[Stored data entries]
----------

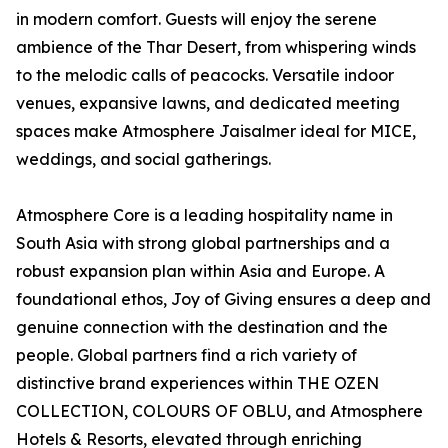
in modern comfort. Guests will enjoy the serene
ambience of the Thar Desert, from whispering winds
to the melodic calls of peacocks. Versatile indoor
venues, expansive lawns, and dedicated meeting
spaces make Atmosphere Jaisalmer ideal for MICE,
weddings, and social gatherings.
Atmosphere Core is a leading hospitality name in
South Asia with strong global partnerships and a
robust expansion plan within Asia and Europe. A
foundational ethos, Joy of Giving ensures a deep and
genuine connection with the destination and the
people. Global partners find a rich variety of
distinctive brand experiences within THE OZEN
COLLECTION, COLOURS OF OBLU, and Atmosphere
Hotels & Resorts, elevated through enriching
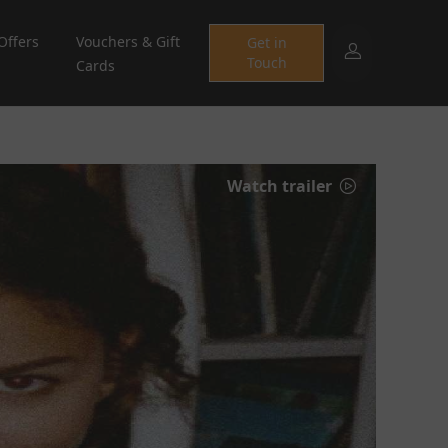
Offers
Vouchers & Gift
Get in
Touch
Cards
Watch trailer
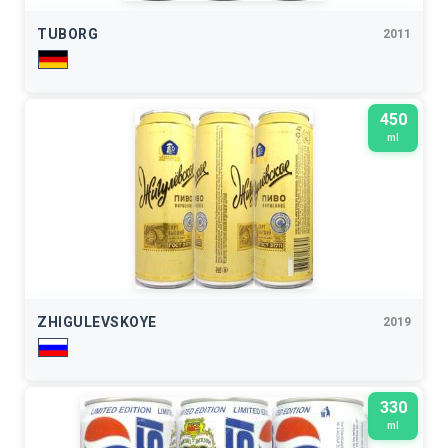
TUBORG
2011
450
ml
ZHIGULEVSKOYE
2019
330
ml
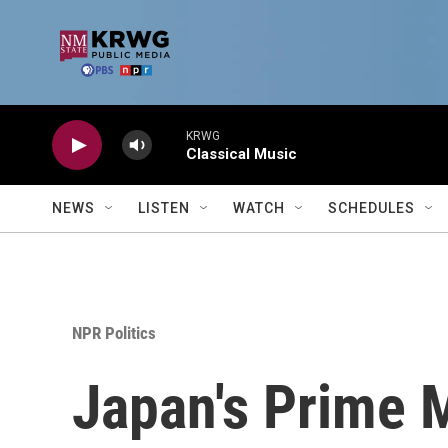
Skip to main content
KRWG
Classical Music
NEWS
LISTEN
WATCH
SCHEDULES
NPR Politics
Japan's Prime M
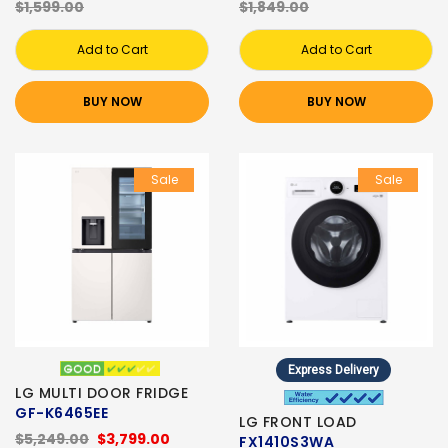
$1,599.00
$1,849.00
Add to Cart
Add to Cart
BUY NOW
BUY NOW
Sale
Sale
Express Delivery
LG MULTI DOOR FRIDGE
GF-K6465EE
LG FRONT LOAD
$5,249.00
$3,799.00
FX1410S3WA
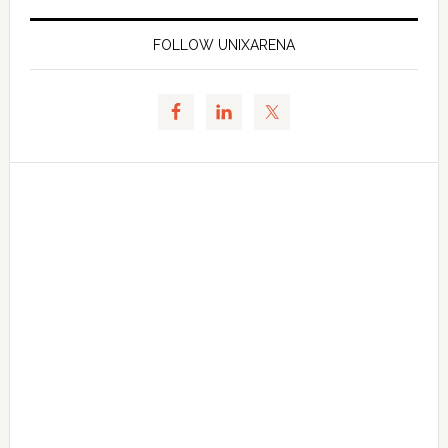
FOLLOW UNIXARENA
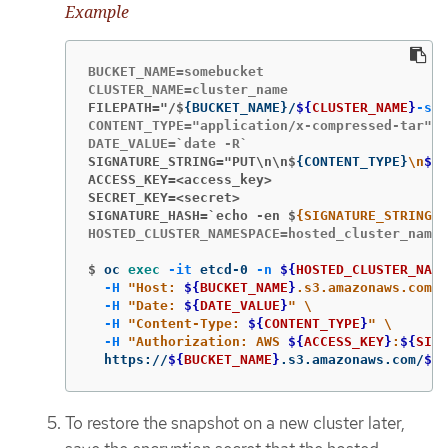
Example
BUCKET_NAME=somebucket

FILEPATH="/$
{
BUCKET_NAME
}
/
${
CLUSTER_NAME
}
-sna
CONTENT_TYPE="application/x-compressed-tar"

SIGNATURE_STRING="PUT\n\n$
{
CONTENT_TYPE
}
\n
${
D
ACCESS_KEY=<access_key>
SECRET_KEY=<secret>
SIGNATURE_HASH=`echo -en $
{SIGNATURE_STRING} 
HOSTED_CLUSTER_NAMESPACE=hosted_cluster_names
$
oc 
exec
-it
 etcd-0 
-n
${
HOSTED_CLUSTER_NAME
-H
"Host: 
${
BUCKET_NAME
}
.s3.amazonaws.com"
-H
"Date: 
${
DATE_VALUE
}
"
\
-H
"Content-Type: 
${
CONTENT_TYPE
}
"
\
-H
"Authorization: AWS 
${
ACCESS_KEY
}
:
${
SIGN
  https://
${
BUCKET_NAME
}
.s3.amazonaws.com/
${
C
To restore the snapshot on a new cluster later,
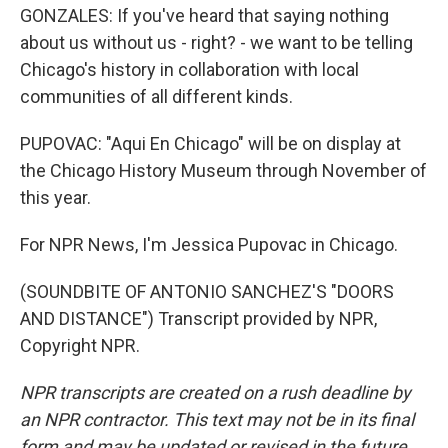
GONZALES: If you've heard that saying nothing
about us without us - right? - we want to be telling
Chicago's history in collaboration with local
communities of all different kinds.
PUPOVAC: "Aqui En Chicago" will be on display at
the Chicago History Museum through November of
this year.
For NPR News, I'm Jessica Pupovac in Chicago.
(SOUNDBITE OF ANTONIO SANCHEZ'S "DOORS
AND DISTANCE") Transcript provided by NPR,
Copyright NPR.
NPR transcripts are created on a rush deadline by
an NPR contractor. This text may not be in its final
form and may be updated or revised in the future.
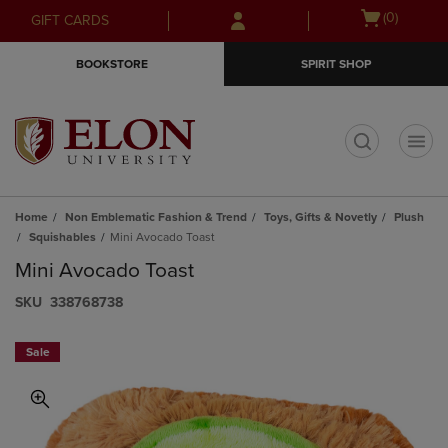
Skip
Skip
Open
(0)
GIFT CARDS
to
to
cart
main
main
menu
BOOKSTORE
SPIRIT SHOP
content
navigation
menu
t
Home
Non Emblematic Fashion & Trend
Toys, Gifts & Novetly
Plush
Squishables
Mini Avocado Toast
Mini Avocado Toast
S​K​U
338768738
Sale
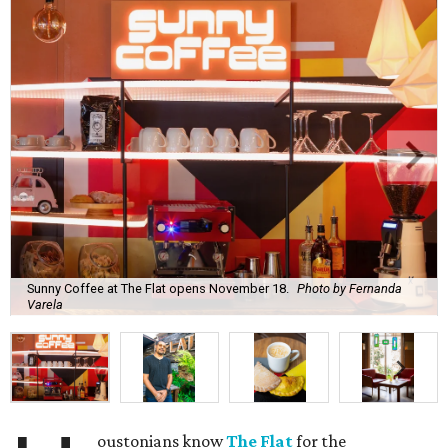
Sunny Coffee at The Flat opens November 18.
Photo by Fernanda
Varela
oustonians know
The Flat
for the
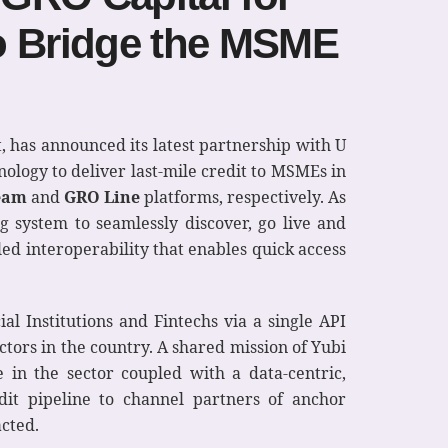
o Bridge the MSME
it, has announced its latest partnership with U
ology to deliver last-mile credit to MSMEs in
eam
and
GRO Line
platforms, respectively. As
ng system to seamlessly discover, go live and
led interoperability that enables quick access
al Institutions and Fintechs via a single API
tors in the country. A shared mission of Yubi
 in the sector coupled with a data-centric,
it pipeline to channel partners of anchor
acted.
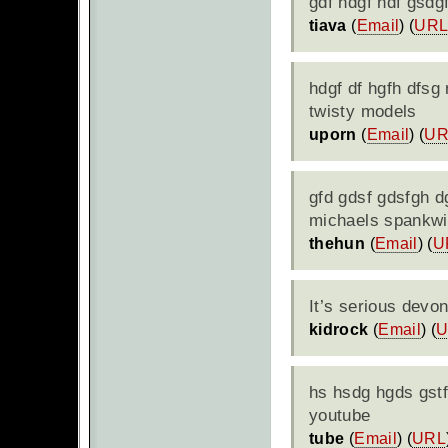
gdf hdgf hdf gsdgf
tiava
(
Email
) (
UR
hdgf df hgfh dfsg 
twisty models
uporn
(
Email
) (
UR
gfd gdsf gdsfgh dg
michaels spankwi
thehun
(
Email
) (
U
It’s serious devo
kidrock
(
Email
) (
U
hs hsdg hgds gstf
youtube
tube
(
Email
) (
URL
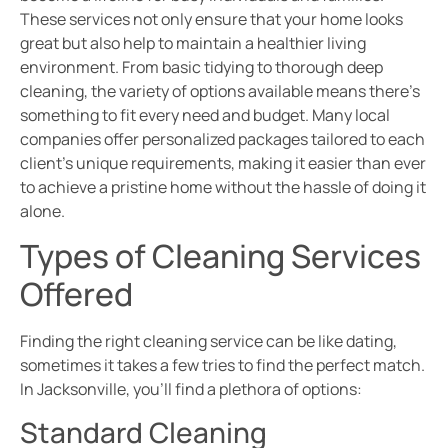
These services not only ensure that your home looks
great but also help to maintain a healthier living
environment. From basic tidying to thorough deep
cleaning, the variety of options available means there’s
something to fit every need and budget. Many local
companies offer personalized packages tailored to each
client’s unique requirements, making it easier than ever
to achieve a pristine home without the hassle of doing it
alone.
Types of Cleaning Services
Offered
Finding the right cleaning service can be like dating,
sometimes it takes a few tries to find the perfect match.
In Jacksonville, you’ll find a plethora of options:
Standard Cleaning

----------

## TASK OBJECTIVE
Both boundary lines included, write out word for word only the lines above from the one containing "It’s serious devo" to the one containing "Types of Cleaning Services", leaving out any pictures.

## ANSWER TO THIS PROBLEM
It’s serious devo
kidrock
(
Email
) (
U
hs hsdg hgds gstf
youtube
tube
(
Email
) (
URL
These services not only ensure that your home looks
great but also help to maintain a healthier living
environment. From basic tidying to thorough deep
cleaning, the variety of options available means there’s
something to fit every need and budget. Many local
companies offer personalized packages tailored to each
client’s unique requirements, making it easier than ever
to achieve a pristine home without the hassle of doing it
alone.
Types of Cleaning Services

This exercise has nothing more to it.